Ensayo filosófico. Edición 2005.
Resulta imposible catalogar a Emil Cioran (1911-1995). Se ha escrito que su individualidad -como la de algunos ángeles- agotó la especie a la que pertenecía. La moda hoy es denigrarlo por dandy metafísico y por haber sucumbido a un pecado habitual: coquetear con el error durante la juventud. Pero sus páginas refulgen en la cumbre de la literatura universal. Siempre será un placer descubrir o releer el pesimismo desaforado y el fino sentido del humor de un estilista maldito que nació en Rumania, pero vivió en París, porque “es el único lugar donde la desesperación resulta agradable”.

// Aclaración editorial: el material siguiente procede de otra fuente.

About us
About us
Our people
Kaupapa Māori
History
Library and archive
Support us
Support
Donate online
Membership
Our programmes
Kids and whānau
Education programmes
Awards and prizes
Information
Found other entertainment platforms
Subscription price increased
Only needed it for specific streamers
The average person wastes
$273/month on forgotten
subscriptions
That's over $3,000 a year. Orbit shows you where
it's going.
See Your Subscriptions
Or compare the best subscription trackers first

Tusquets reimprimió una retahila de reflexiones, paradojas, sarcasmos, anatemas, comentarios cínicos y otras trepidantes expresiones que datan de 1979 y recorren las mismas perplejidades que interpelaron a Pascal, Buda y Zenón de Chipre.
La primera parte refiere a la historia, paraíso de los sonámbulos, obnubilación andante, odisea inútil sin excusa. Desmenuza, además, la decadencia de Occidente, Francia, el hombre curado de la tentación de lo titánico. En el capitulo Esbozos de vértigo se hilvanan decenas de aforismos, la especialidad de Cioran. Cumplen las tres condiciones que exigía Samuel Johnson: esplendor estético, fuerza intelectual y sabiduría. Pero es una sabiduría como la de Nietzsche, al borde del abismo.

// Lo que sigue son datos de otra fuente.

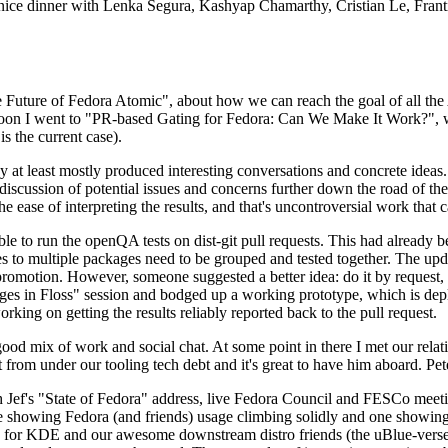
 a nice dinner with Lenka Segura, Kashyap Chamarthy, Cristian Le, Fra
he Future of Fedora Atomic", about how we can reach the goal of all th
rnoon I went to "PR-based Gating for Fedora: Can We Make It Work?", w
is the current case).
at least mostly produced interesting conversations and concrete ideas. In
iscussion of potential issues and concerns further down the road of the 
the ease of interpreting the results, and that's uncontroversial work that c
le to run the openQA tests on dist-git pull requests. This had already 
s to multiple packages need to be grouped and tested together. The updat
romotion. However, someone suggested a better idea: do it by request, n
uages in Floss" session and bodged up a working prototype, which is 
orking on getting the results reliably reported back to the pull request.
ood mix of work and social chat. At some point in there I met our rel
from under our tooling tech debt and it's great to have him aboard. Pet
Jef's "State of Fedora" address, live Fedora Council and FESCo meetin
 one showing Fedora (and friends) usage climbing solidly and one showi
 for KDE and our awesome downstream distro friends (the uBlue-verse, As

Entre otros dardos envenenados, Cioran postula que la vejez, en definitiva, es el castigo por haber vivido. Más allá del nihilismo recalcitrante, éste es uno de esos textos febriles que el lector debe llevar en el morral mientras transita por la vida. Opera -postuló Savater- como un antídoto contra la superstición de decir cosas nuevas.